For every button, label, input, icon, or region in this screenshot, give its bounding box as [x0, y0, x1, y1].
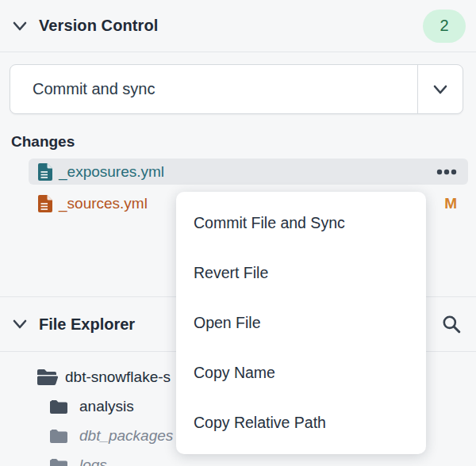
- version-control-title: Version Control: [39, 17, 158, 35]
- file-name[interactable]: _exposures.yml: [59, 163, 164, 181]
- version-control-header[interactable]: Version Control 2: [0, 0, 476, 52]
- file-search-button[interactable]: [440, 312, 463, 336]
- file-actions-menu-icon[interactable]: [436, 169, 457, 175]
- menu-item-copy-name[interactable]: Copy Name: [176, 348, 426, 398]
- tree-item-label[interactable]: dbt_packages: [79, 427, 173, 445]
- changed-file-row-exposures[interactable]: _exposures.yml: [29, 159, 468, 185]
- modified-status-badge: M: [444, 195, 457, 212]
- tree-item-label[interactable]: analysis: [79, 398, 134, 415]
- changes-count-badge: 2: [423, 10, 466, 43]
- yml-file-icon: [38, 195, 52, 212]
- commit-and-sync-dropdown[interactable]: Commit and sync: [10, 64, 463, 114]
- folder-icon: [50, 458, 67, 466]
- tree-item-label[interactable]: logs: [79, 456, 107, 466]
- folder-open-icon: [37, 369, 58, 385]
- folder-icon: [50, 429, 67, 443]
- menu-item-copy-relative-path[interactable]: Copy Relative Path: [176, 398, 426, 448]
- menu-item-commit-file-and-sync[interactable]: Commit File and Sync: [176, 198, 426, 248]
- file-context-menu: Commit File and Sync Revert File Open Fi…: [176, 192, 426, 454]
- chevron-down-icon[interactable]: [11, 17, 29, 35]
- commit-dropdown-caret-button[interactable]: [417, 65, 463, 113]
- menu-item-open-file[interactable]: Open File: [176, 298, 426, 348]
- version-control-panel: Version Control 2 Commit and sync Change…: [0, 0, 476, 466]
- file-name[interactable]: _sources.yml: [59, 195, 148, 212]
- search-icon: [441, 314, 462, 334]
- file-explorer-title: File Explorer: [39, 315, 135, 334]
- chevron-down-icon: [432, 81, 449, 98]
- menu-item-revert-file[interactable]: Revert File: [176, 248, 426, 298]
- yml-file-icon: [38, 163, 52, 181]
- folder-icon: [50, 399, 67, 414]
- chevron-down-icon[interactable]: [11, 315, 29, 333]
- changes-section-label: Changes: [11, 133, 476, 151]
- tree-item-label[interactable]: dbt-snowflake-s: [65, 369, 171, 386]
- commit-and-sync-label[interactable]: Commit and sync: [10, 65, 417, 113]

---

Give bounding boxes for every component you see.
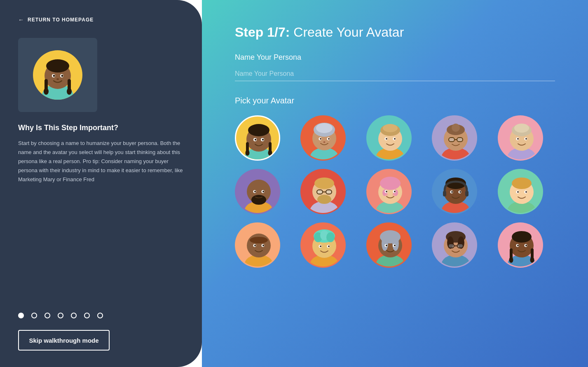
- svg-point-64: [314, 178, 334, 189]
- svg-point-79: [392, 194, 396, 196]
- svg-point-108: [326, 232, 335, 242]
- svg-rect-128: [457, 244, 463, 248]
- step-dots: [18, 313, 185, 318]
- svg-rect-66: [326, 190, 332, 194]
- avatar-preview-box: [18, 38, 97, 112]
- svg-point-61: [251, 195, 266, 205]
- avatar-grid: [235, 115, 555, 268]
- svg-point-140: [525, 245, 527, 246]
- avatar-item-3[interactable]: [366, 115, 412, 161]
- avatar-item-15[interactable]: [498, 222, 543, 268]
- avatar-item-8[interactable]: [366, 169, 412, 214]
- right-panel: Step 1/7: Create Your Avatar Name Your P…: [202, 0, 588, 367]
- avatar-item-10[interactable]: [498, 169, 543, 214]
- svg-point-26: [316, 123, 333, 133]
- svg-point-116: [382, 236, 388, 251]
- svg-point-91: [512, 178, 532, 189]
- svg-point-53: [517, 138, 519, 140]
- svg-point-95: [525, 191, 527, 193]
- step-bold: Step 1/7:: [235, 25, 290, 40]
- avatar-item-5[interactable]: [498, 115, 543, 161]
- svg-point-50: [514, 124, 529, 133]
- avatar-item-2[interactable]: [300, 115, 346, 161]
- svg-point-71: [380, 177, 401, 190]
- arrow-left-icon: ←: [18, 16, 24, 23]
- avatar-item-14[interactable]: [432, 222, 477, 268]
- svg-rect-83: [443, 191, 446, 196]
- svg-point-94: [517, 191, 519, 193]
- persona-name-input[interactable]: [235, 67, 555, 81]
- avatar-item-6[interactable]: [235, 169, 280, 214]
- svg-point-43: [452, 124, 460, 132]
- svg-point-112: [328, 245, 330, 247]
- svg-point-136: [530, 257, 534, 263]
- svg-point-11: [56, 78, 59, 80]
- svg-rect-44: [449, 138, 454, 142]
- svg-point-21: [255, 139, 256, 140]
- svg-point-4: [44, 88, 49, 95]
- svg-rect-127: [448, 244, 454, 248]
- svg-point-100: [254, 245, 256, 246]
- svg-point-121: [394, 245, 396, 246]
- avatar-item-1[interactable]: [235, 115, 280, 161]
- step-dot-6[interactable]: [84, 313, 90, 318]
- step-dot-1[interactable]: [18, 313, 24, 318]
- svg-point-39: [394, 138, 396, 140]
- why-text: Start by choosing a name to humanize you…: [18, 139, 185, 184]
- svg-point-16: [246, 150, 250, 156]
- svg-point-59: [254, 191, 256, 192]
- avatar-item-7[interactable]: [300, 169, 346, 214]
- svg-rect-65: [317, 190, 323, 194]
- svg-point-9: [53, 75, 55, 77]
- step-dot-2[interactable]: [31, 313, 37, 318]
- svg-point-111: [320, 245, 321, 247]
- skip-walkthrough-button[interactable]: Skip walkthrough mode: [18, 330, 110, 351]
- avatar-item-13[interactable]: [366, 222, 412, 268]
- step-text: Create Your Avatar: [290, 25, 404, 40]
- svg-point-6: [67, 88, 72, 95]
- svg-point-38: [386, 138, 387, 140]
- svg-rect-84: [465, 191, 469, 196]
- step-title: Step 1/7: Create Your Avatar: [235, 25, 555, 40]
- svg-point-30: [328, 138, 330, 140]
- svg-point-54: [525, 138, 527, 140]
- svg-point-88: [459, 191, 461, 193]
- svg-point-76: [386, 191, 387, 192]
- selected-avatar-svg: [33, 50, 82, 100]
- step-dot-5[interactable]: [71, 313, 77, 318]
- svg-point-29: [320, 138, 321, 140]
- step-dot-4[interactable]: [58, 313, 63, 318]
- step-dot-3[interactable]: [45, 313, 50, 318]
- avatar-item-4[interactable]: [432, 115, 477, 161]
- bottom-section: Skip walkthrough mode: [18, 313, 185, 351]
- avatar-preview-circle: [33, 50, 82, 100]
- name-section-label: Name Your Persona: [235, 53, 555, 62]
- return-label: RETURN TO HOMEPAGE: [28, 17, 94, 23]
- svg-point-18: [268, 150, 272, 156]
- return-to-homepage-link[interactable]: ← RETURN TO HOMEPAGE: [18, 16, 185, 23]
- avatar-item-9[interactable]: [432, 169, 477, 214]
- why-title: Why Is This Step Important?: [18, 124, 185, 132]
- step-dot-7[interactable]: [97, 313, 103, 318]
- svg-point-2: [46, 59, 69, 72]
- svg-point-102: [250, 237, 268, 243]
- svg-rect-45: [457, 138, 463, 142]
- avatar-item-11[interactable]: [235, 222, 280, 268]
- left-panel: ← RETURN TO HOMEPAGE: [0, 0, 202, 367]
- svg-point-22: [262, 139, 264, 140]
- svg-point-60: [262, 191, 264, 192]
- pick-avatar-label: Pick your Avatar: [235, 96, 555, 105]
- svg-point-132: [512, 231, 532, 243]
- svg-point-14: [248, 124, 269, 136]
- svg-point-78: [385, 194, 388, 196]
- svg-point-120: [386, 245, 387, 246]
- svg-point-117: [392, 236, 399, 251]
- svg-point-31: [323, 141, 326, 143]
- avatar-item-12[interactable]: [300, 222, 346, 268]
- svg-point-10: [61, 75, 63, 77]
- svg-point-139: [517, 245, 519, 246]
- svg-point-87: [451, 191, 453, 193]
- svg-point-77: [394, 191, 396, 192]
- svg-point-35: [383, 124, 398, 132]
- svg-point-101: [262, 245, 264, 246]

**What to do**
Show all lines from the listing above in which "Copy" appears.

**Answer section**
- menu-item-copy-name[interactable]: Copy Name: [176, 348, 426, 398]
- menu-item-copy-relative-path[interactable]: Copy Relative Path: [176, 398, 426, 448]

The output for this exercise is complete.